The reality is that no parent can really say they have done everything they could have done for that would require perfection and no parent is perfect.  The solution for guilt of failure is not in trying to pass the buck, but rather in confession and receiving God’s forgiveness.  Don’t let your pride get in the way.  If your children are grown and are not following Christ, then there are two key things you need to do in further ministry with them – confess and intercede.

1) Confess.  As the Lord brings your past failures with your children to your attention, confess and ask God’s forgiveness.  His promise is that He will forgive (1 John 1:9).  You may need to do this with your children as well.  Such humility and repentance can go a long way in restoring or maintaining a relationship with a prodigal child as well as point to them the way they need to deal with their own guilt and failures.

2) Intercede.  Plead for God’s mercy upon them that the Holy Spirit will yet bring them under conviction of sin and draw them to Himself.

For those who still have your children at home, your confessions of failure need to be as they happen and that may include setting your pride aside and asking your kids for forgiveness too.  It also sets a wonderful example for them about how they should respond when they do wrong.  There are no perfect parents, but all parents are responsible for their children since the Scriptures declare it to be so.

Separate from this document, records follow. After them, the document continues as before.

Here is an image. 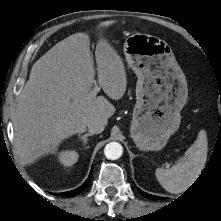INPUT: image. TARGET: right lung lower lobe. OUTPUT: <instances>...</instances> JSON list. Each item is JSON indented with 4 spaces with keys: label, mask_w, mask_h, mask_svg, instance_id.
<instances>
[{
    "label": "right lung lower lobe",
    "mask_w": 221,
    "mask_h": 221,
    "mask_svg": "<svg viewBox=\"0 0 221 221\" xmlns=\"http://www.w3.org/2000/svg\"><path fill=\"white\" fill-rule=\"evenodd\" d=\"M91 175H92V172L90 173L89 178L86 180V182L82 186L78 187L77 189L69 191V192H65V193H57L55 195L66 196V197H73V196L78 195L88 186L90 179H91Z\"/></svg>",
    "instance_id": "98d812e1"
}]
</instances>
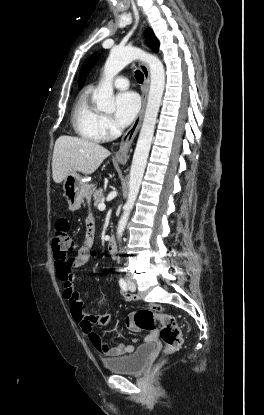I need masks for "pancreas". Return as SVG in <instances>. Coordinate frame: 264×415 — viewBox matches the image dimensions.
Wrapping results in <instances>:
<instances>
[{
    "label": "pancreas",
    "instance_id": "pancreas-1",
    "mask_svg": "<svg viewBox=\"0 0 264 415\" xmlns=\"http://www.w3.org/2000/svg\"><path fill=\"white\" fill-rule=\"evenodd\" d=\"M103 190L98 189L93 195L94 206H98L100 203L104 201Z\"/></svg>",
    "mask_w": 264,
    "mask_h": 415
}]
</instances>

Children are a gift from the Lord and they are to be a blessing (Psalm 127), and they will be if we follow God’s instructions concerning them.  There is no responsibility or privilege you will ever have greater than raising your children, but no parent has it all together.

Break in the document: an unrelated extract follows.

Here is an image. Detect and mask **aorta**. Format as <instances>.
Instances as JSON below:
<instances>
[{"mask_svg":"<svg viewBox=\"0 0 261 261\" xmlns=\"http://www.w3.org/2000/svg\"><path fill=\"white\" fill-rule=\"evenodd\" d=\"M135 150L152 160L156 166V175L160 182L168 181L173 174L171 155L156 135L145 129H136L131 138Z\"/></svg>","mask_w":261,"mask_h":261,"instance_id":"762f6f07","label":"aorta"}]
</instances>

The major points of this morning’s sermon. 1) Children will generally become like their parents, so your example is crucial including your marriage. 2) The proof of good parenting will be the child, and good children are the result of following God’s commands. 3) God requires children to obey their parents, so parents need to require it or they teach their children to sin. Obedience needs to be the first time, right away and with a good attitude. 4) There is a dual responsibility for how a child turns out as an adult. The child is fully responsible for his own actions and attitudes. The parents are fully responsible for carrying out the Lord’s commands with the child being a reflection of how well they have done at that. 5) The solution for guilt is confession and forgiveness.

Tomorrow we will continue on this subject and expand on what the Bible says about both the positive and negatives of parenting.  There are things parents are to do and things they are to avoid.

This is God’s Word …

This is Grace for your Journey …

Rest and Rejoice in this eternal truth!

Pastor Terry

Ephesians 4:7 – “But to each one of us grace has been given as Christ apportioned it.”

Hebrews 4:16 – “Let us then approach the throne of grace with confidence, so that we may receive mercy and find grace to help us in our time of need.”